From the entries, copy each line that includes "video".

Extracted data entries
·····

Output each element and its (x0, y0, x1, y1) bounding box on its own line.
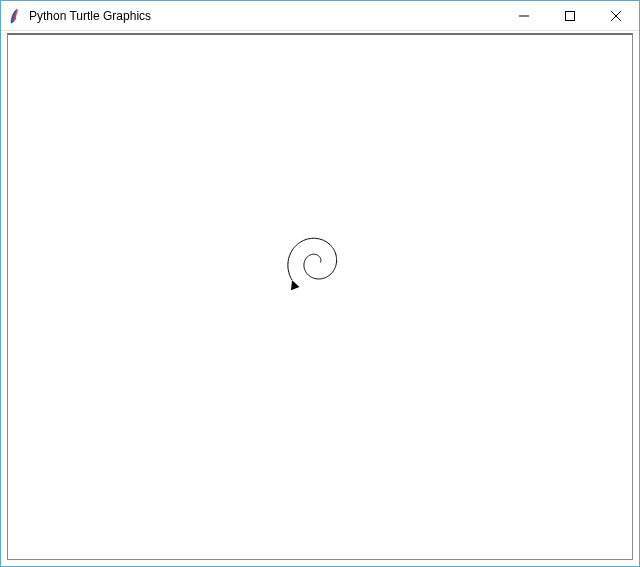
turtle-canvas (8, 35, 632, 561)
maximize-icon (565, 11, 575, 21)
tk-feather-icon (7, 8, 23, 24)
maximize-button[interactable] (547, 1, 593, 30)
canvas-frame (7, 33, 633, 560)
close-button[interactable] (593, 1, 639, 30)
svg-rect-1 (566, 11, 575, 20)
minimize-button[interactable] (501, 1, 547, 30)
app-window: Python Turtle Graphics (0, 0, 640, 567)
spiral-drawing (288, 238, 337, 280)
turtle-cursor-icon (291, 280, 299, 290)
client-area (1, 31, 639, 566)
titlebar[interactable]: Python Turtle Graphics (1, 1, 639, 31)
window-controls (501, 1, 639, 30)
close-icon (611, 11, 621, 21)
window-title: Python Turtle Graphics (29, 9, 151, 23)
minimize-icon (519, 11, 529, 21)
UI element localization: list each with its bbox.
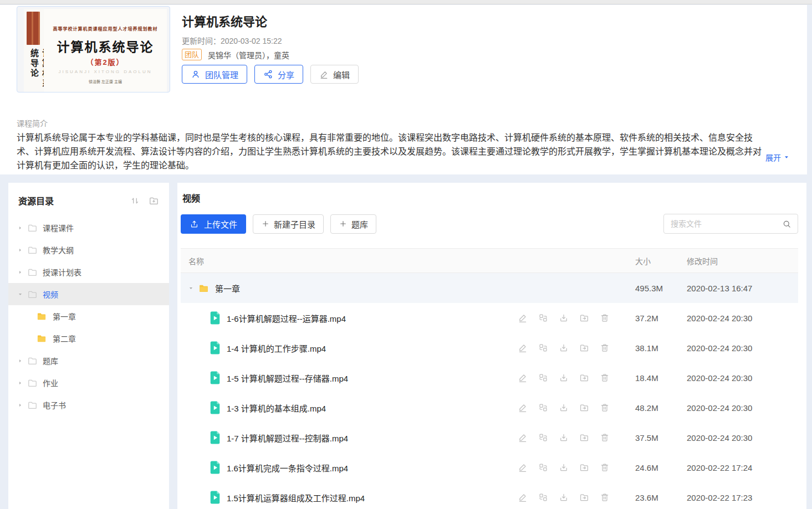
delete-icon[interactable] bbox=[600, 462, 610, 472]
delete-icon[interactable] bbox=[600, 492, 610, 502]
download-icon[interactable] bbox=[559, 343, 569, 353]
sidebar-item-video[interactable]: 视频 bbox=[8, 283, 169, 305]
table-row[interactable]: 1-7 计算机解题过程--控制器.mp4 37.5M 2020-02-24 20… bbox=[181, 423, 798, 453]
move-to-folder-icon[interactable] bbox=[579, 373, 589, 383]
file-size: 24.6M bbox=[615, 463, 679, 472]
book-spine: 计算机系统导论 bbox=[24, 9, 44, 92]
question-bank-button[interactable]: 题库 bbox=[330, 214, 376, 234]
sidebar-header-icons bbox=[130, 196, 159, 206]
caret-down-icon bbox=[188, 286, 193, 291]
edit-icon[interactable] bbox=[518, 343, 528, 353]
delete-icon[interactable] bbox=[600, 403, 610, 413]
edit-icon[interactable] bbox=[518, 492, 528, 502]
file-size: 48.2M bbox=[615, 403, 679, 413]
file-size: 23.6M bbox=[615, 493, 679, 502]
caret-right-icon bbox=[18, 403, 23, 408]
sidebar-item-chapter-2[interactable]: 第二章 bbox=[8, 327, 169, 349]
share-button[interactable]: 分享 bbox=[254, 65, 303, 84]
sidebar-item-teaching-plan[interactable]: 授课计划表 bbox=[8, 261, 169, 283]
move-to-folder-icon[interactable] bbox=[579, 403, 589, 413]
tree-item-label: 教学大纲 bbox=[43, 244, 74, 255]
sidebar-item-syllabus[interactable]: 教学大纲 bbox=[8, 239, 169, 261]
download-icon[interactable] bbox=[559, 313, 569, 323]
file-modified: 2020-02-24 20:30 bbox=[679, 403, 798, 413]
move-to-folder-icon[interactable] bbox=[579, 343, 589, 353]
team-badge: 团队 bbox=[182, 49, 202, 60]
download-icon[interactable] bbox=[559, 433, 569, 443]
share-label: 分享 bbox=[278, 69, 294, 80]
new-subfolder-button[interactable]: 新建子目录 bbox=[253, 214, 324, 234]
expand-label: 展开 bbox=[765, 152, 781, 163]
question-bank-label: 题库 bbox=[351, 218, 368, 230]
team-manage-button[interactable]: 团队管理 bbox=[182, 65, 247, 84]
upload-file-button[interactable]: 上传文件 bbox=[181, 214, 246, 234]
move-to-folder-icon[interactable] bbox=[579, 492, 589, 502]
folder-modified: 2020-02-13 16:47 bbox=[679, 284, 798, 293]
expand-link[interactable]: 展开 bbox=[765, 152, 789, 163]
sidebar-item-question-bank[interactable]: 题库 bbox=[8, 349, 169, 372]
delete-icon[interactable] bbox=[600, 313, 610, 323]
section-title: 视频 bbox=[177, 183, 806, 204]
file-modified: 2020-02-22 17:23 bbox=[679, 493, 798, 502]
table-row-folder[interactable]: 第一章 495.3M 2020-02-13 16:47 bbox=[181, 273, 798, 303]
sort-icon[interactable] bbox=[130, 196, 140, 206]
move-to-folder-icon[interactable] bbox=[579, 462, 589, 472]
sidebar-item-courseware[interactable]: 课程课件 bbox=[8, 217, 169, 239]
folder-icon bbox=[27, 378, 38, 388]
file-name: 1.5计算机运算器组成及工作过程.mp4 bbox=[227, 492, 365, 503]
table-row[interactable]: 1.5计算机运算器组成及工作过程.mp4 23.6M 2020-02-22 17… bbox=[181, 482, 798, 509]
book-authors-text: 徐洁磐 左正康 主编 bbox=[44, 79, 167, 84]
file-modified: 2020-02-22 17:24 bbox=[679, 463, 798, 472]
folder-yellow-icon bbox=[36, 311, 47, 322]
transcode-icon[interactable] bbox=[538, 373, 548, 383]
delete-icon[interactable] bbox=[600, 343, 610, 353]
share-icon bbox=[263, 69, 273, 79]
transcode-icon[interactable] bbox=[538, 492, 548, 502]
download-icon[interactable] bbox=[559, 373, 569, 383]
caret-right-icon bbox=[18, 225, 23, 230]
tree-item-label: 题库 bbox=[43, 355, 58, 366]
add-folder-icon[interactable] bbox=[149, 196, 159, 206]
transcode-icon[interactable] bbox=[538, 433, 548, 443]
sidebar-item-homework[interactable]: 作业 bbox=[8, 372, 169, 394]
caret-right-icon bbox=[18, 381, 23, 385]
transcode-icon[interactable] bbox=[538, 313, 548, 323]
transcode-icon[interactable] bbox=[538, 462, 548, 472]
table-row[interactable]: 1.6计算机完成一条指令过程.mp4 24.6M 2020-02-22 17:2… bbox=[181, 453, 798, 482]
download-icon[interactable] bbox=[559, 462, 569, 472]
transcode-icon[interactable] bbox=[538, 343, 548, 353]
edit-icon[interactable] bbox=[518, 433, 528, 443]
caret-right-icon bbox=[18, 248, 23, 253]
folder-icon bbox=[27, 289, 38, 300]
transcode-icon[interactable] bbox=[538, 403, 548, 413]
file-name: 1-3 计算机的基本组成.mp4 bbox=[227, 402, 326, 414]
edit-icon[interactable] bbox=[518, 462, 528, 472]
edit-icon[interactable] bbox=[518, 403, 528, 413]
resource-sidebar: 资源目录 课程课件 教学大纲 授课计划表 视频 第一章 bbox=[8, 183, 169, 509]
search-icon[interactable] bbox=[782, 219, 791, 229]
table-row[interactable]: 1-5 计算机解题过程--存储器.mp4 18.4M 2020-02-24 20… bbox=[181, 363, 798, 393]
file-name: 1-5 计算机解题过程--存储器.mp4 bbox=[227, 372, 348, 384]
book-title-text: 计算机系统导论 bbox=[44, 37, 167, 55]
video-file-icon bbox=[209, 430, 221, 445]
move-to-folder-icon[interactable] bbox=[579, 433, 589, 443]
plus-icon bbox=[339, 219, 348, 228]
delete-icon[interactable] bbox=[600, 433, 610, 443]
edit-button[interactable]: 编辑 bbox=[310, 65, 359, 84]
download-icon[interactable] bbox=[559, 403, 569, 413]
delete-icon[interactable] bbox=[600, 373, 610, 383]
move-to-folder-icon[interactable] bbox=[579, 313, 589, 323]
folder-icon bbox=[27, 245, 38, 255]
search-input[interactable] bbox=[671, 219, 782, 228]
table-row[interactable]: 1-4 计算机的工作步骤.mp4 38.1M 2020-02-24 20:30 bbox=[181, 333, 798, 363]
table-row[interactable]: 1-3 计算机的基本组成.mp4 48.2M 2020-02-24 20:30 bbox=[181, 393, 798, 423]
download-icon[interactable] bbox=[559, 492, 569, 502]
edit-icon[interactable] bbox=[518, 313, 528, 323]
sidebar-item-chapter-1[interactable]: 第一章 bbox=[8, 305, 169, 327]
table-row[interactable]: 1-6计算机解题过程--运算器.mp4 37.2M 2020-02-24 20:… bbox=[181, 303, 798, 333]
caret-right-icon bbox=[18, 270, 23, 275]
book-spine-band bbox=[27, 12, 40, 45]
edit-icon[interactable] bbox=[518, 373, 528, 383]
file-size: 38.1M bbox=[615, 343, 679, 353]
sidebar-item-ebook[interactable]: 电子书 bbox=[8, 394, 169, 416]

·····

▶ [Exercise result]:
sidebar-item-video[interactable]: 视频 bbox=[8, 283, 169, 305]
video-file-icon bbox=[209, 430, 221, 445]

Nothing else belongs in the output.